After a recent SQL Server Central article on the improvements in
2005 User-Defined Data Types (UDT's) by author
Dinesh Priyankara, I set out to research
practical applications for SQL 2005 UDT's. The result of my research is this implementation of the Double
Metaphone algorithm for SQL 2005.
Click here to download the source code and binaries for this article
From Soundex to Metaphone to DoubleMetaphone
In late 1990, Lawrence Phillips introduced the Metaphone phonetic matching algorithm. This algorithm provided
several advantages over Soundex, the de facto standard for phonetic matching at the time. One of the major
advantages of Metaphone is that it encoded certain groups of letters together, whereas Soundex encoded only
a single letter at a time. For instance, the word "GNU" encodes in Soundex as 'G500' indicating that
the 'G' and 'N' are pronounced separately. In Metaphone "GNU" it encodes as 'N', indicating that the
'G' in 'GN' is silent1.
In June 2000, Mr. Phillips improved phonetic matching again with the introduction of the Double Metaphone
algorithm2,3. This algorithm recognized that different letter combinations can be pronounced differently
in different circumstances. For instance, in Spanish the name "VILLA" would be pronounced "VEE-YAH",
however the 'LL' combination can also cause "VILLA" to be pronounced "VIL-UH" in
English. Double Metaphone accounts for this discrepancy in pronunciation by giving us a primary encoding of
'FL' and an alternate encoding of 'F' for the word "VILLA". Soundex returns the single encoding
of 'V400' for the same word.
The User-Defined Data Type
When designing this application, the first thing we need to do is determine the language we want to write
code in. For this example, we'll give VB Express 2005 (Beta 2)4 along with SQL Express 2005 (June CTP)5
a shot. Note that the versions are very important, since we're still in Beta-ville and things are constantly
With that out of the way, we can get into the implementation details and decide what type of result(s)

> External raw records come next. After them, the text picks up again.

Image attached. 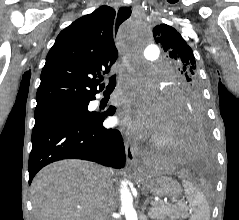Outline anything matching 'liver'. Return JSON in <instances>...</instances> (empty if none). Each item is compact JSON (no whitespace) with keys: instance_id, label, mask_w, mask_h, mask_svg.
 <instances>
[{"instance_id":"obj_1","label":"liver","mask_w":239,"mask_h":220,"mask_svg":"<svg viewBox=\"0 0 239 220\" xmlns=\"http://www.w3.org/2000/svg\"><path fill=\"white\" fill-rule=\"evenodd\" d=\"M112 174L110 169L76 159L48 165L31 184L35 220H98L103 182ZM184 176L179 172V177Z\"/></svg>"}]
</instances>
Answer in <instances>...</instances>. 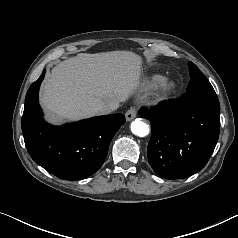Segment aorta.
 <instances>
[{
    "mask_svg": "<svg viewBox=\"0 0 238 238\" xmlns=\"http://www.w3.org/2000/svg\"><path fill=\"white\" fill-rule=\"evenodd\" d=\"M131 132L139 137H145L149 134V125L140 119H136L131 123Z\"/></svg>",
    "mask_w": 238,
    "mask_h": 238,
    "instance_id": "1",
    "label": "aorta"
}]
</instances>
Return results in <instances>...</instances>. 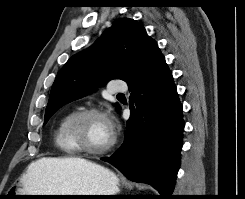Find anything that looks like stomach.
Masks as SVG:
<instances>
[{"label": "stomach", "mask_w": 245, "mask_h": 199, "mask_svg": "<svg viewBox=\"0 0 245 199\" xmlns=\"http://www.w3.org/2000/svg\"><path fill=\"white\" fill-rule=\"evenodd\" d=\"M119 178L110 170L98 165L73 166L63 173H52L43 178L39 189L31 190L21 183L15 186L14 195H116ZM25 196H19L22 198ZM95 197H42V199H75Z\"/></svg>", "instance_id": "obj_1"}]
</instances>
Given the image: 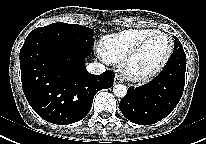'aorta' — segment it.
Wrapping results in <instances>:
<instances>
[{
	"mask_svg": "<svg viewBox=\"0 0 206 144\" xmlns=\"http://www.w3.org/2000/svg\"><path fill=\"white\" fill-rule=\"evenodd\" d=\"M113 93L119 98H123L127 94V87L123 84H117L113 87Z\"/></svg>",
	"mask_w": 206,
	"mask_h": 144,
	"instance_id": "762f6f07",
	"label": "aorta"
}]
</instances>
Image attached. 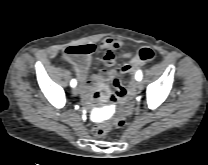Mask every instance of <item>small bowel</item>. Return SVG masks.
Segmentation results:
<instances>
[{
	"instance_id": "small-bowel-1",
	"label": "small bowel",
	"mask_w": 208,
	"mask_h": 165,
	"mask_svg": "<svg viewBox=\"0 0 208 165\" xmlns=\"http://www.w3.org/2000/svg\"><path fill=\"white\" fill-rule=\"evenodd\" d=\"M89 47L90 52L82 56L64 57L67 64L71 65L76 73V76L80 82L78 88L81 94L85 97H89L93 93L94 98L101 99L99 90L102 88L105 81L111 80L109 93L107 100L110 103H117L119 101L120 90L122 88L121 81L116 79V71L114 69L102 70L101 72L93 75L91 78H87L88 67L92 54L96 51L97 46L92 43L84 44ZM120 47V43L112 40L111 38H103L98 48L105 51L104 62L108 66H112L116 61L115 51ZM131 54H126L123 57L129 58Z\"/></svg>"
}]
</instances>
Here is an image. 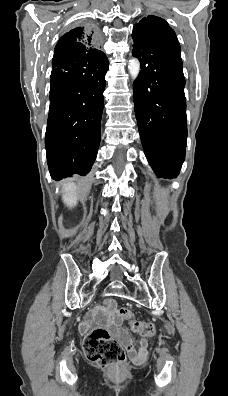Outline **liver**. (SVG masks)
Here are the masks:
<instances>
[{
	"label": "liver",
	"instance_id": "6515ba94",
	"mask_svg": "<svg viewBox=\"0 0 228 396\" xmlns=\"http://www.w3.org/2000/svg\"><path fill=\"white\" fill-rule=\"evenodd\" d=\"M63 201L72 208L77 204L76 186L73 182H64L62 185Z\"/></svg>",
	"mask_w": 228,
	"mask_h": 396
}]
</instances>
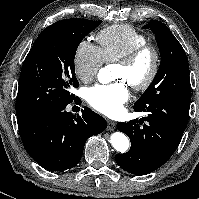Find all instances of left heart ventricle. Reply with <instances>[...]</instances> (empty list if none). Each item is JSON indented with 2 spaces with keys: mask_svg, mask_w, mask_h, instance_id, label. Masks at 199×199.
Here are the masks:
<instances>
[{
  "mask_svg": "<svg viewBox=\"0 0 199 199\" xmlns=\"http://www.w3.org/2000/svg\"><path fill=\"white\" fill-rule=\"evenodd\" d=\"M151 67V57L149 54L143 55L131 67H123L115 65L113 70V78L124 80L128 84L143 81L149 73Z\"/></svg>",
  "mask_w": 199,
  "mask_h": 199,
  "instance_id": "left-heart-ventricle-1",
  "label": "left heart ventricle"
}]
</instances>
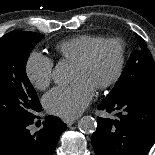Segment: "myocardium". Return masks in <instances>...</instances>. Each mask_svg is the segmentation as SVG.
I'll return each instance as SVG.
<instances>
[{
    "label": "myocardium",
    "mask_w": 155,
    "mask_h": 155,
    "mask_svg": "<svg viewBox=\"0 0 155 155\" xmlns=\"http://www.w3.org/2000/svg\"><path fill=\"white\" fill-rule=\"evenodd\" d=\"M107 44H112L117 47L118 53H119L118 63L112 76L109 79H107L105 82L97 85L95 87V90L107 89L113 86L114 84H116L121 78L124 70V66H125V60H126V50H125L124 42L119 38H104L98 41L97 43H95L93 46H91L87 50V52L77 62L74 63L75 66H78L81 68L88 66L92 61L93 57L95 56V54L97 53V51L102 46Z\"/></svg>",
    "instance_id": "obj_1"
}]
</instances>
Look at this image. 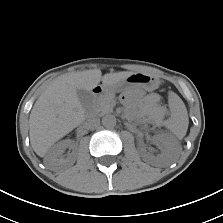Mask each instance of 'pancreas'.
<instances>
[{"label": "pancreas", "mask_w": 223, "mask_h": 223, "mask_svg": "<svg viewBox=\"0 0 223 223\" xmlns=\"http://www.w3.org/2000/svg\"><path fill=\"white\" fill-rule=\"evenodd\" d=\"M115 95L110 93L95 99L90 105L89 110L95 114H105L113 111L115 105Z\"/></svg>", "instance_id": "1"}]
</instances>
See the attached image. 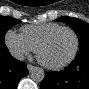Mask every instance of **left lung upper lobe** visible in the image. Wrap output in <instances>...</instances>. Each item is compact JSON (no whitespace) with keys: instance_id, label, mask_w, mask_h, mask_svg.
Segmentation results:
<instances>
[{"instance_id":"obj_1","label":"left lung upper lobe","mask_w":89,"mask_h":89,"mask_svg":"<svg viewBox=\"0 0 89 89\" xmlns=\"http://www.w3.org/2000/svg\"><path fill=\"white\" fill-rule=\"evenodd\" d=\"M56 21L65 22L74 30L79 39L80 49L89 48V25L86 22L73 17H60Z\"/></svg>"}]
</instances>
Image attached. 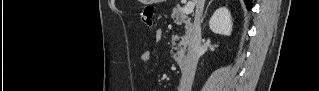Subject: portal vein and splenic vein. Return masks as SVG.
Returning a JSON list of instances; mask_svg holds the SVG:
<instances>
[{
	"mask_svg": "<svg viewBox=\"0 0 319 91\" xmlns=\"http://www.w3.org/2000/svg\"><path fill=\"white\" fill-rule=\"evenodd\" d=\"M195 4L193 2H188L182 9L183 14L189 15L193 12Z\"/></svg>",
	"mask_w": 319,
	"mask_h": 91,
	"instance_id": "1",
	"label": "portal vein and splenic vein"
}]
</instances>
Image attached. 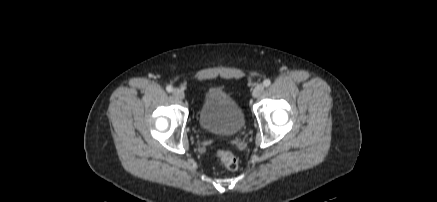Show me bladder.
Here are the masks:
<instances>
[{
  "label": "bladder",
  "mask_w": 437,
  "mask_h": 202,
  "mask_svg": "<svg viewBox=\"0 0 437 202\" xmlns=\"http://www.w3.org/2000/svg\"><path fill=\"white\" fill-rule=\"evenodd\" d=\"M199 127L218 136H234L245 125V115L240 105L225 90L209 89L197 112Z\"/></svg>",
  "instance_id": "31cf9c89"
}]
</instances>
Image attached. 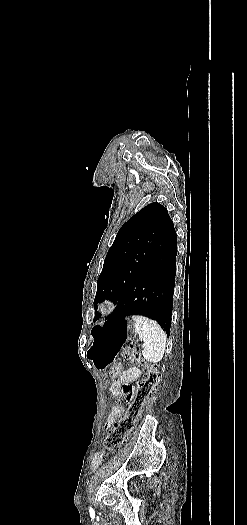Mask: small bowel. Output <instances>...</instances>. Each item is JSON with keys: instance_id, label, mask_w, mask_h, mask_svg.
<instances>
[{"instance_id": "1", "label": "small bowel", "mask_w": 247, "mask_h": 525, "mask_svg": "<svg viewBox=\"0 0 247 525\" xmlns=\"http://www.w3.org/2000/svg\"><path fill=\"white\" fill-rule=\"evenodd\" d=\"M141 375H142V371L135 367L125 370L124 372L121 373L119 379L114 381V383L112 384V387H111L112 391L115 390L116 388H119L122 384H129L130 382L138 379ZM124 412H125L124 406L115 405L107 419L106 427L110 428L116 422V420L124 414ZM104 456H105V453L103 452H98L94 455L93 460H92L93 469H97L100 466Z\"/></svg>"}]
</instances>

we want to store. A good starting point is the output we can expect from Double Metaphone. According to
Mr. Phillips, Double Metaphone should return two encoded strings, each 4 characters. If an encoded string is not
4 characters long, it should be right padded with spaces to make it 4 characters long. To this end, we'll
implement a SQL Server 2005 .NET User-Defined Data Type to hold both of our encodings in a single object. Here
are some of the highlights of this UDT (See the download file for complete source code):
' This UDT is DoubleMetaphoneResults. It contains the results of a Double Metaphone
' Encoding. The namespace for both the DoubleMetaphoneResults UDT and DoubleMetaphone
' class is Phonetics.Tools
' Here we define it as Format.UserDefined. This is a requirement for UDT's that
' expose string or non-value (reference) properties. We also declared it Serializable(),
' although MS has stated this will not be a requirement in the future.
SqlUserDefinedType(Format.UserDefined, IsByteOrdered:=True, MaxByteSize:=16), _
Public Class DoubleMetaphoneResult
Implements INullable, IBinarySerialize
' SQL 2005 .NET UDT's need to Implement INullable. Since it is Format.UserDefined,
' we have to implement IBinarySerialize as well
' IBinarySerialize requires that we implement our own Read and Write Methods
Public Sub Write(ByVal w As System.IO.BinaryWriter) Implements IBinarySerialize.Write
Public Sub Read(ByVal r As System.IO.BinaryReader) Implements IBinarySerialize.Read
' INullable requires us to implement a read-only Null and IsNull properties
Private _IsNull As Boolean
Public Shared ReadOnly Property Null() As DoubleMetaphoneResult
Public ReadOnly Property IsNull() As Boolean Implements INullable.IsNull
' Parse allows us to parse an input string into a DoubleMetaphoneResult
' In our case we accept two 4 byte double-metaphone strings concatenated
' into one 8-byte string as input
Public Shared Function Parse(ByVal data As SqlString) As DoubleMetaphoneResult
' ToString() is another handy function that converts our DoubleMetaphoneResult
' into one 8-byte string. The first four bytes represent the first, or primary,
' encoding. The last four bytes represent the second, or alternate, encoding
Public Overrides Function ToString() As String
' Now for the properties that actually make up the meat of what we're trying to
' do. There is a First property that exposes the first, or primary, encoding
' and a Second property that exposes the second, or alternate, encoding.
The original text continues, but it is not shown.